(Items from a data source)

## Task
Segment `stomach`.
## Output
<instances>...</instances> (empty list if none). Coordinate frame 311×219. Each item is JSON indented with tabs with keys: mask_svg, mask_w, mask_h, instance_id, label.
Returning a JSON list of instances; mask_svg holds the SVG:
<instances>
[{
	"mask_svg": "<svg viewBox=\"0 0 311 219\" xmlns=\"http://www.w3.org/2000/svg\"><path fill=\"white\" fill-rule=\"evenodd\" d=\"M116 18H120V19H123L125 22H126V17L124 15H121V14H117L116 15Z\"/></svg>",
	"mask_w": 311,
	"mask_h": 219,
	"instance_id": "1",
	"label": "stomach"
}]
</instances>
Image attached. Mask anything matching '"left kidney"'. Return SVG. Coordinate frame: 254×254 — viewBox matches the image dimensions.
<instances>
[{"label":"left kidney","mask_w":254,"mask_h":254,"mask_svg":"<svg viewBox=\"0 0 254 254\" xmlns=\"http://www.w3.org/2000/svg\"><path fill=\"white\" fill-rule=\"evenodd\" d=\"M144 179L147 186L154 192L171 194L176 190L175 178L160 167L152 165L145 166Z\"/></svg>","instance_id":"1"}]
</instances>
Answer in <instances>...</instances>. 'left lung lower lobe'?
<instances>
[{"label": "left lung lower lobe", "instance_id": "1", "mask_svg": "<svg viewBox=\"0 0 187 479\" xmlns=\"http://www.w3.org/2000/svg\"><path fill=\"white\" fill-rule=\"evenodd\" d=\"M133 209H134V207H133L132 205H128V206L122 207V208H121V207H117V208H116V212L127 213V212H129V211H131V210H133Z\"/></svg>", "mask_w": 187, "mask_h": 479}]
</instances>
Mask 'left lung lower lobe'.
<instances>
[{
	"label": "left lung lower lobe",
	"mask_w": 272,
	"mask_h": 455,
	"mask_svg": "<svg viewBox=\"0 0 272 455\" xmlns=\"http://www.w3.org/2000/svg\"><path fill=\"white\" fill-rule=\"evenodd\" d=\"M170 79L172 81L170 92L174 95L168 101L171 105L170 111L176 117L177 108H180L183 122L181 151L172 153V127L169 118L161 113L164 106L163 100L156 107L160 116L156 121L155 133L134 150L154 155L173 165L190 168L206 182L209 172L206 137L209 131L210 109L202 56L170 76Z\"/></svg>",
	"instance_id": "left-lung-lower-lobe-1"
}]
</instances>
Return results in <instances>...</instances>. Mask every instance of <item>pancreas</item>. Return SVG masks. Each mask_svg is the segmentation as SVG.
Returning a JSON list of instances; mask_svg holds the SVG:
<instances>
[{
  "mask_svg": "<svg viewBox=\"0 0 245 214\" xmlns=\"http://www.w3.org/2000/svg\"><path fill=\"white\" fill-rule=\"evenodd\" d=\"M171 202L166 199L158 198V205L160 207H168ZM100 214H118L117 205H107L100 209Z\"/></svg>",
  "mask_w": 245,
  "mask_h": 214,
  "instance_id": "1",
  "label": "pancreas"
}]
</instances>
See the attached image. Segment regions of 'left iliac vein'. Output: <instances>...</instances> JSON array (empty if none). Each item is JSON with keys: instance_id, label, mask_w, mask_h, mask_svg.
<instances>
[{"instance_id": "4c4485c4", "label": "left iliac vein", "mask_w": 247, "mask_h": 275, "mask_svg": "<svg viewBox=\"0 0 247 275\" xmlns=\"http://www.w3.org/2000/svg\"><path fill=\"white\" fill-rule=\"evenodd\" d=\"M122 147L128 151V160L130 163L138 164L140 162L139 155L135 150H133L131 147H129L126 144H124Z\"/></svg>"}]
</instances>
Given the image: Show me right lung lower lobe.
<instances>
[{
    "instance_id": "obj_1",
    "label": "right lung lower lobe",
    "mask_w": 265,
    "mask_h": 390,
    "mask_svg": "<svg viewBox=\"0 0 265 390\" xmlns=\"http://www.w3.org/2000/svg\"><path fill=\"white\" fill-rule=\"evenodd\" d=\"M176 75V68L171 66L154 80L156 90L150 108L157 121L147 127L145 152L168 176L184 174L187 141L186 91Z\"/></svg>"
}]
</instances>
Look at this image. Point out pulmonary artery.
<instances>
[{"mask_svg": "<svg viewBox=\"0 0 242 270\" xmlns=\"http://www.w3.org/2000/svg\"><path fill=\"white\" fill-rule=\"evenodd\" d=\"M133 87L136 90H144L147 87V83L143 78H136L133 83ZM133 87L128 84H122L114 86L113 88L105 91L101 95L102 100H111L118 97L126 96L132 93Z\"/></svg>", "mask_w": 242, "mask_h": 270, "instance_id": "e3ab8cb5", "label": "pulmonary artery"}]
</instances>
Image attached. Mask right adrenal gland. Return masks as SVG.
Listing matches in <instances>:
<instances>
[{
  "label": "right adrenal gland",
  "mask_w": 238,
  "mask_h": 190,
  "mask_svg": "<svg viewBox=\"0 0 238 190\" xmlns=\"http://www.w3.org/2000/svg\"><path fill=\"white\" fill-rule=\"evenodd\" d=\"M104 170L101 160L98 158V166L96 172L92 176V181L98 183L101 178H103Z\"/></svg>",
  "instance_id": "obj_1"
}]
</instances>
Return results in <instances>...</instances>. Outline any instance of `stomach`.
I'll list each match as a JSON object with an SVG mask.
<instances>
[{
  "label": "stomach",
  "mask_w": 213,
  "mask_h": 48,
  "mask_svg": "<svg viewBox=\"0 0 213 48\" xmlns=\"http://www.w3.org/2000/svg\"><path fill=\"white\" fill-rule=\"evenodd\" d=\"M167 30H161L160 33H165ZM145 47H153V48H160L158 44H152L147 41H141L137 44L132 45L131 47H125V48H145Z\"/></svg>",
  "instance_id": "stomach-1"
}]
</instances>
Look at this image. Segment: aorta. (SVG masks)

§ **How to complete this task**: Each line of the records above should be copied exactly.

§ **Reply**:
## Task
Segment `stomach`.
## Output
<instances>...</instances> (empty list if none). Coordinate frame 311×219. Each item is JSON indented with tabs with keys: mask_svg, mask_w, mask_h, instance_id, label.
Returning a JSON list of instances; mask_svg holds the SVG:
<instances>
[{
	"mask_svg": "<svg viewBox=\"0 0 311 219\" xmlns=\"http://www.w3.org/2000/svg\"><path fill=\"white\" fill-rule=\"evenodd\" d=\"M116 18H120V19H123L125 22H126V17L124 15H121V14H117L116 15Z\"/></svg>",
	"mask_w": 311,
	"mask_h": 219,
	"instance_id": "1",
	"label": "stomach"
}]
</instances>
Image attached. Mask anything matching '"left kidney"'. Return SVG. Coordinate frame: 254×254 — viewBox matches the image dimensions.
<instances>
[{"label":"left kidney","mask_w":254,"mask_h":254,"mask_svg":"<svg viewBox=\"0 0 254 254\" xmlns=\"http://www.w3.org/2000/svg\"><path fill=\"white\" fill-rule=\"evenodd\" d=\"M144 179L147 186L154 192L171 194L176 190L175 178L160 167L152 165L145 166Z\"/></svg>","instance_id":"1"}]
</instances>
Answer in <instances>...</instances>. 'left lung lower lobe'?
<instances>
[{"label": "left lung lower lobe", "instance_id": "1", "mask_svg": "<svg viewBox=\"0 0 187 479\" xmlns=\"http://www.w3.org/2000/svg\"><path fill=\"white\" fill-rule=\"evenodd\" d=\"M133 209H134V207H133L132 205H128V206L122 207V208H121V207H117V208H116V212L127 213V212H129V211H131V210H133Z\"/></svg>", "mask_w": 187, "mask_h": 479}]
</instances>
Mask 'left lung lower lobe'.
<instances>
[{
	"label": "left lung lower lobe",
	"mask_w": 272,
	"mask_h": 455,
	"mask_svg": "<svg viewBox=\"0 0 272 455\" xmlns=\"http://www.w3.org/2000/svg\"><path fill=\"white\" fill-rule=\"evenodd\" d=\"M170 79L172 81L170 92L174 95L168 101L171 105L170 111L176 117L177 108H180L183 122L181 151L172 153V127L169 118L161 113L164 106L163 100L156 107L160 116L156 121L155 133L134 150L154 155L173 165L190 168L206 182L209 172L206 137L209 131L210 109L202 56L170 76Z\"/></svg>",
	"instance_id": "left-lung-lower-lobe-1"
}]
</instances>
Return results in <instances>...</instances>. Mask every instance of <item>pancreas</item>. Return SVG masks. Each mask_svg is the segmentation as SVG.
Returning a JSON list of instances; mask_svg holds the SVG:
<instances>
[{
  "mask_svg": "<svg viewBox=\"0 0 245 214\" xmlns=\"http://www.w3.org/2000/svg\"><path fill=\"white\" fill-rule=\"evenodd\" d=\"M171 202L166 199L158 198V205L160 207H168ZM100 214H118L117 205H107L100 209Z\"/></svg>",
  "mask_w": 245,
  "mask_h": 214,
  "instance_id": "1",
  "label": "pancreas"
}]
</instances>
See the attached image. Segment regions of 'left iliac vein'. Output: <instances>...</instances> JSON array (empty if none). Each item is JSON with keys: instance_id, label, mask_w, mask_h, mask_svg.
<instances>
[{"instance_id": "4c4485c4", "label": "left iliac vein", "mask_w": 247, "mask_h": 275, "mask_svg": "<svg viewBox=\"0 0 247 275\" xmlns=\"http://www.w3.org/2000/svg\"><path fill=\"white\" fill-rule=\"evenodd\" d=\"M122 147L128 151V160L130 163L138 164L140 162L139 155L135 150H133L131 147H129L126 144H124Z\"/></svg>"}]
</instances>
Given the image: Show me right lung lower lobe.
<instances>
[{
    "instance_id": "obj_1",
    "label": "right lung lower lobe",
    "mask_w": 265,
    "mask_h": 390,
    "mask_svg": "<svg viewBox=\"0 0 265 390\" xmlns=\"http://www.w3.org/2000/svg\"><path fill=\"white\" fill-rule=\"evenodd\" d=\"M176 75V68L171 66L154 80L156 90L150 108L157 121L147 127L145 152L168 176L184 174L187 141L186 91Z\"/></svg>"
}]
</instances>
Look at this image. Point out pulmonary artery.
<instances>
[{"mask_svg": "<svg viewBox=\"0 0 242 270\" xmlns=\"http://www.w3.org/2000/svg\"><path fill=\"white\" fill-rule=\"evenodd\" d=\"M133 87L136 90H144L147 87V83L143 78H136L133 83ZM133 87L128 84H122L114 86L113 88L105 91L101 95L102 100H111L118 97L126 96L132 93Z\"/></svg>", "mask_w": 242, "mask_h": 270, "instance_id": "e3ab8cb5", "label": "pulmonary artery"}]
</instances>
Image attached. Mask right adrenal gland. Return masks as SVG.
Listing matches in <instances>:
<instances>
[{
  "label": "right adrenal gland",
  "mask_w": 238,
  "mask_h": 190,
  "mask_svg": "<svg viewBox=\"0 0 238 190\" xmlns=\"http://www.w3.org/2000/svg\"><path fill=\"white\" fill-rule=\"evenodd\" d=\"M104 170L101 160L98 158V166L96 172L92 176V181L98 183L101 178H103Z\"/></svg>",
  "instance_id": "obj_1"
}]
</instances>
Return results in <instances>...</instances>. Outline any instance of `stomach`.
I'll list each match as a JSON object with an SVG mask.
<instances>
[{
  "label": "stomach",
  "mask_w": 213,
  "mask_h": 48,
  "mask_svg": "<svg viewBox=\"0 0 213 48\" xmlns=\"http://www.w3.org/2000/svg\"><path fill=\"white\" fill-rule=\"evenodd\" d=\"M167 30H161L160 33H165ZM145 47H153V48H160L158 44H152L147 41H141L137 44L132 45L131 47H125V48H145Z\"/></svg>",
  "instance_id": "stomach-1"
}]
</instances>
Look at this image. Segment: aorta. (SVG masks)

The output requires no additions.